"Un pensiero ogni qualche giorno"
3 - "Il vecchio indiano"
Il vecchio indiano pedala sulla sua bici da donna un po' retrò, tracciando una scia di solennità nel verde della campagna. Tiene sempre il busto ben eretto, sfoggiando un'impeccabile curva all'indietro della schiena, senza abbandonare mai l'ideale posizione del loto, anche stando sulla sella.
A incontrarlo nei tardi pomeriggi di agosto, stagliato in lontananza sul cuscinetto tremolante dell'afa, sembra di sentir risalire dai fossi ineffabili accordi di sitar, intervallati da colpi di gran tamburo, "deglutiti" fra le classiche sonorità della sua terra lontana.
Il cortocircuito trans-continentale, para-extra-dimensionale, si fa particolarmente raffinato, se l'incontro capita sul moncone di tangenzialina che non porta da nessuna parte. Qui le ragioni del planetario rimescolio culturale si confondono alla perfezione con la mancanza di ragioni dell'imperizia progettual-aleatoria urbanistico-brutal-burocratica.
Allora, il vecchio indiano sì che si manifesta come pura visione trasfigurata. Con la sua elegante pedalata cavallina, sotto il turbante scelto sempre fra i colori di una nobile vivacità, la gran bella barba bianca scolpita sul viso ieratico, il vecchio indiano trafora le dimensioni. Passa per il lungo, tutto quanto lo spazio e il tempo, come attraversasse il tunnel dell'amore universale.
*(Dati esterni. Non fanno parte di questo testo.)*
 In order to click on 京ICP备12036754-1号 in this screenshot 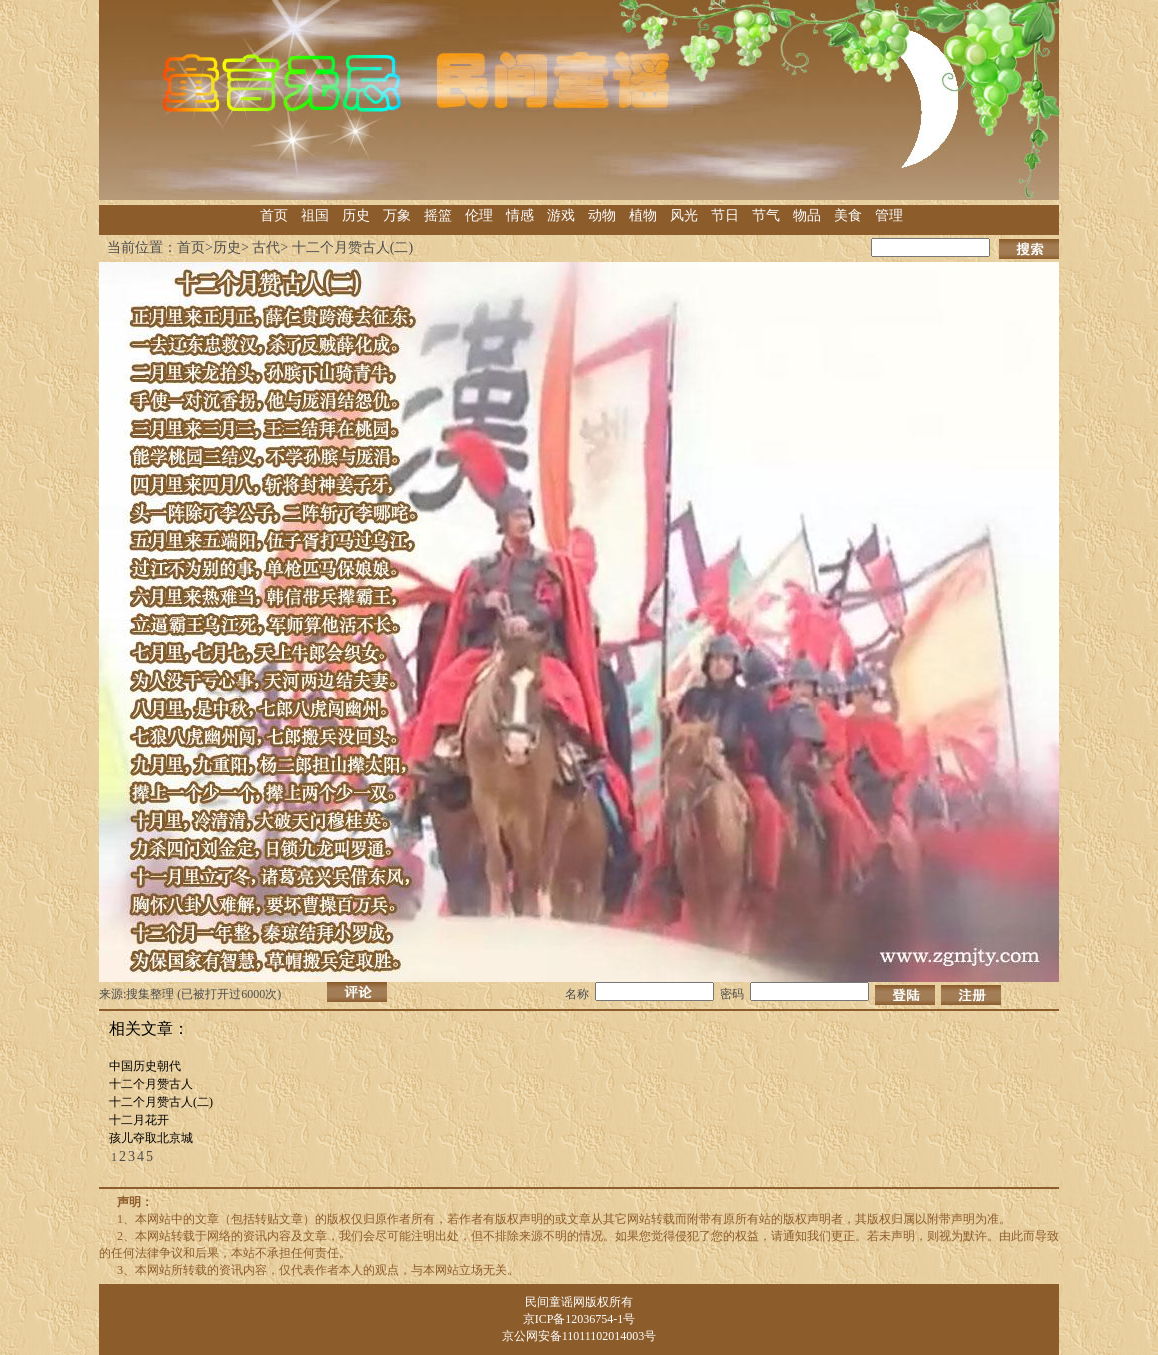 , I will do `click(579, 1319)`.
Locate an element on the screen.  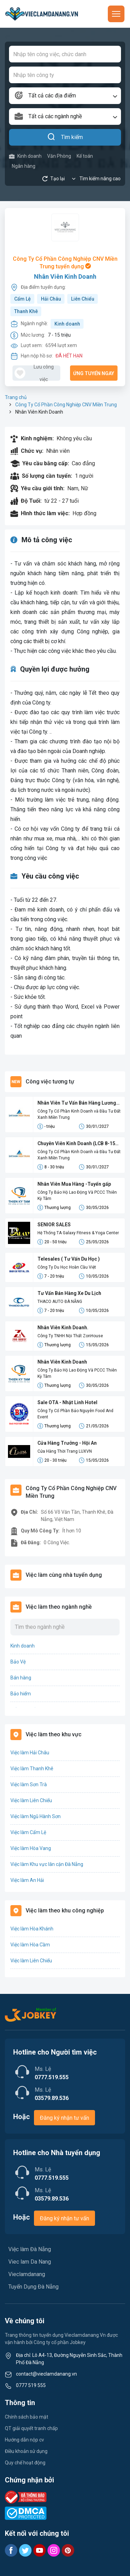 Sale OTA - Nhật Linh Hotel is located at coordinates (67, 1402).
E arrivati in fondo, assieme a lui, dove la tangenzialina senza scopi ti invita a dar la precedenza, sfociando sulla provinciale dalle dieci macchine al giorno, sembra quasi che dal segnale a triangolo ribaltato e rosso-bordato, il sorriso di John Lennon faccia capolino, d'intesa con la trasognata pedalata dell'imperturbile vecchio indiano, suo malgrado padanizzato, con ancora tanto Gange a fluire nel cuore.